Intrinsic Quantum Codes: One Code To Rule Them All
Eric Kubischta, Ian Teixeira
TL;DR
The paper reframes quantum error correction in intrinsic, representation-theoretic terms: a code is a subspace $\mathcal{I}$ of a representation $V$ of a symmetry group $G$, with errors organized by isotypic sectors of $\mathscr{L}(V)$. The central Schur-Bootstrap result shows that any $G$-equivariant embedding into a physical space $\mathcal{H}$ preserves the Knill-Laflamme conditions and yields a covariant extrinsic code $\mathcal{C}=\mathcal{U}(\mathcal{I})$ with the same error protection, plus transversality for the induced logical group $\mathsf{G}$. Defining intrinsic distance $d$ via the smallest tensor power in which irreps appear, the authors prove that a code of distance $d$ in the intrinsic setting yields a corresponding extrinsic code of distance $d$ under $G$-equivariant realizations.
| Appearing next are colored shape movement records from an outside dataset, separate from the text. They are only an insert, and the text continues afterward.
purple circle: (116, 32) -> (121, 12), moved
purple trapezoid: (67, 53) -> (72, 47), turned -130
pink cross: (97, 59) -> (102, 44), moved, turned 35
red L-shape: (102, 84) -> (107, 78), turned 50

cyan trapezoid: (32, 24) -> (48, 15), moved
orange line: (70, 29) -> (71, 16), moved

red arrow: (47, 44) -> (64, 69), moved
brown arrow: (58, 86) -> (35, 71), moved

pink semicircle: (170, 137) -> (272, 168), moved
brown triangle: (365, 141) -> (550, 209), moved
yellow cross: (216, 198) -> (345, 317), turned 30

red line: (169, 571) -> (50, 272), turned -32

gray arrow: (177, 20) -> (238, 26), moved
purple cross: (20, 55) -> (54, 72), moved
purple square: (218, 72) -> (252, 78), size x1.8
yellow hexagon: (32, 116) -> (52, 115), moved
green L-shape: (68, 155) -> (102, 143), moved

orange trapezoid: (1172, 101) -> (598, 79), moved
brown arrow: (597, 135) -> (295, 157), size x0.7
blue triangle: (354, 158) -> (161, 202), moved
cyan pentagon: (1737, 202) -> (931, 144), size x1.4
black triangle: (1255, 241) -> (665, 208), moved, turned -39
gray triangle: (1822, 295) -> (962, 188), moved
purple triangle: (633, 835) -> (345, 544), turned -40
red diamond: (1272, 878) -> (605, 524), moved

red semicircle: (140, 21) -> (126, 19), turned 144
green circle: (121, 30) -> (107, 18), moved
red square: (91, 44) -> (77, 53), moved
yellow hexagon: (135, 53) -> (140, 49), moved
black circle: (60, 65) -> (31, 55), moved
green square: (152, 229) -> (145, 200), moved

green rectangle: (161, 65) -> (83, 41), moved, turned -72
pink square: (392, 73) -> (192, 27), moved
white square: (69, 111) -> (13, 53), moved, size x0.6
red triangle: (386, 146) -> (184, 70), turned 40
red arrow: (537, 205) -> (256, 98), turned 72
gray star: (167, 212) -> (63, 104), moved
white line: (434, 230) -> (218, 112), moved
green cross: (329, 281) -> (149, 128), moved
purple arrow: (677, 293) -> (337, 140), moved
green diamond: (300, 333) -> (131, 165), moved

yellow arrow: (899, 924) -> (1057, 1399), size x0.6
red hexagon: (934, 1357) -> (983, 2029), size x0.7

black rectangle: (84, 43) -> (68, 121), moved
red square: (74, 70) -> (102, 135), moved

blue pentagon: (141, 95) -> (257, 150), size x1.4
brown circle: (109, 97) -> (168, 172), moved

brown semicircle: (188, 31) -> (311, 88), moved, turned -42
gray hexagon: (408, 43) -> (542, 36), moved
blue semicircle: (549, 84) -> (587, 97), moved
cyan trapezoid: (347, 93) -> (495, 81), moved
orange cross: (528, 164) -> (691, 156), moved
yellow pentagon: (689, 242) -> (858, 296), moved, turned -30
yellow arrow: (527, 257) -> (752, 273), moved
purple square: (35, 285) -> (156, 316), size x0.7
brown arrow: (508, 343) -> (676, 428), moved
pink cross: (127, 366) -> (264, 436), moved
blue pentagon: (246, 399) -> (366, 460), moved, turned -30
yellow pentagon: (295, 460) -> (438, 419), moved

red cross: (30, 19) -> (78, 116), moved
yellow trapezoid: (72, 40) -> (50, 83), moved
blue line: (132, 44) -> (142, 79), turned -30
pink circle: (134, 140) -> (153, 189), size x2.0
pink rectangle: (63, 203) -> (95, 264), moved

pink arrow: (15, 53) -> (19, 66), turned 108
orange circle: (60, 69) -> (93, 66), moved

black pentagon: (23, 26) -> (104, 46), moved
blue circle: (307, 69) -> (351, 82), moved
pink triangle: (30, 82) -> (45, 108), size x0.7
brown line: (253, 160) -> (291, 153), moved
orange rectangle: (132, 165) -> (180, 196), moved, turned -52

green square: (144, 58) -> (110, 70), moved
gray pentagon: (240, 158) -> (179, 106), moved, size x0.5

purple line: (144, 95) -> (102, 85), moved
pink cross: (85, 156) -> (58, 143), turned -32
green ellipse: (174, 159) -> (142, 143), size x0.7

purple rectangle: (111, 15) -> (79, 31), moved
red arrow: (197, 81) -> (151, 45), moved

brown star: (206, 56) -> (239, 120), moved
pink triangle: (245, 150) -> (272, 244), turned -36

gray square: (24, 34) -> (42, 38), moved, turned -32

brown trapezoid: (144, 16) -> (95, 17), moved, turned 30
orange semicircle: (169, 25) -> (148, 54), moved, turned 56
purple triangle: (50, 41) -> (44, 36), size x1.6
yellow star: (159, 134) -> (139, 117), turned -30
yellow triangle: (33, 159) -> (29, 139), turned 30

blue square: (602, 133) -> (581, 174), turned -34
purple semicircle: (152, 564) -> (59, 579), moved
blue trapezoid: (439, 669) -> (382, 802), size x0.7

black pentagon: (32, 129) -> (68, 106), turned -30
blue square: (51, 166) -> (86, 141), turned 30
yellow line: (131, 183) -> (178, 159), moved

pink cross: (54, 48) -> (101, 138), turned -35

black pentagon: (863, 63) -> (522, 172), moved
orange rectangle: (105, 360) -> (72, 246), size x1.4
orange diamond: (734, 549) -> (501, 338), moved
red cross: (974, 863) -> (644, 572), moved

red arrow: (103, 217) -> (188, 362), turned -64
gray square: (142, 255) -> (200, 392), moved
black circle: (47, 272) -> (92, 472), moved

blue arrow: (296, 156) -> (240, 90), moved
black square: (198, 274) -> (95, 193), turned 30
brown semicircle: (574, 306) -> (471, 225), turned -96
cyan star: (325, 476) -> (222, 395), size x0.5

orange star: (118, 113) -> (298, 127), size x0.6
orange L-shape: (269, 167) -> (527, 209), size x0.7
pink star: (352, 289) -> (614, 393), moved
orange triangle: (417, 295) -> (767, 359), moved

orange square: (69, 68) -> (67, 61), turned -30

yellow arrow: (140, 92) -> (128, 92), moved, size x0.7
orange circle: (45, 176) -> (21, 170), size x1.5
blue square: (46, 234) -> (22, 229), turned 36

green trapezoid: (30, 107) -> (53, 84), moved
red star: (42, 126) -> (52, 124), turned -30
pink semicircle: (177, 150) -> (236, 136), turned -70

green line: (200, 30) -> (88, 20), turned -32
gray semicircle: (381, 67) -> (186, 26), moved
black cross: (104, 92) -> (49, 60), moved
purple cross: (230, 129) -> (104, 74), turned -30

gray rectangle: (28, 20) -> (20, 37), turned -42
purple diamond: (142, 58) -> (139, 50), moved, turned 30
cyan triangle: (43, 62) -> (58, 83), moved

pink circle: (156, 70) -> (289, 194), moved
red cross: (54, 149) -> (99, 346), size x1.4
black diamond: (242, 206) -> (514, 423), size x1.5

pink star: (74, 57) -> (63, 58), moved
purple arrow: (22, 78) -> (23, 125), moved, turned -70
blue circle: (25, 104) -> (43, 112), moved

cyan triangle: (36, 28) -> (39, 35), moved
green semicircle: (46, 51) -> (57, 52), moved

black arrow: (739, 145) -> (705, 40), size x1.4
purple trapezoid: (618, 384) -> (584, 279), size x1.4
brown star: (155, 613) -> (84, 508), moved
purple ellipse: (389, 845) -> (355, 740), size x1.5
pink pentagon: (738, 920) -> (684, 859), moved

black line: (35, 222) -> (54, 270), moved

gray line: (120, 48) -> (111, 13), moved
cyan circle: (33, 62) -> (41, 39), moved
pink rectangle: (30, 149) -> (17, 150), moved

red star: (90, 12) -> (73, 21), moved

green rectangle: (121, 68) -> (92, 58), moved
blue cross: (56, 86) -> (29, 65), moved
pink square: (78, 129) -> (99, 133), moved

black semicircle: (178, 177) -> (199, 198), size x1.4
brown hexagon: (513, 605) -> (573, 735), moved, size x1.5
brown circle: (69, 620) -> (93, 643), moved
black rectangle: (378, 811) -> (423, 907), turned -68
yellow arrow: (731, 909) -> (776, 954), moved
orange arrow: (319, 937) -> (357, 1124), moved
They illustrate this with a minimal SU(2) intrinsic code $\{\{ {\mathbf{5}^{\prime}} ,2,2\}\}$, which generates a family of extrinsic codes across qubit, qudit, bosonic, and rotor platforms all covariant under $\mathsf{G}=S_3$, and reveals moduli spaces like $\mathbb{C}P^{m-1}$ and a depth notion that refines conventional distance. This framework promises hardware-agnostic design of covariant quantum codes and systematic discovery of new codes across diverse physical implementations.
Abstract
Drawing on the analogy between intrinsic and extrinsic geometry, we define an intrinsic quantum code as a subspace of a group representation. We show how this abstract code rules over any physical (extrinsic) realization by dictating its error-correction properties. By finding one intrinsic code, we simultaneously uncover properties of all its realizations. This approach brings diverse codes into a unified framework and binds them through a single underlying symmetry.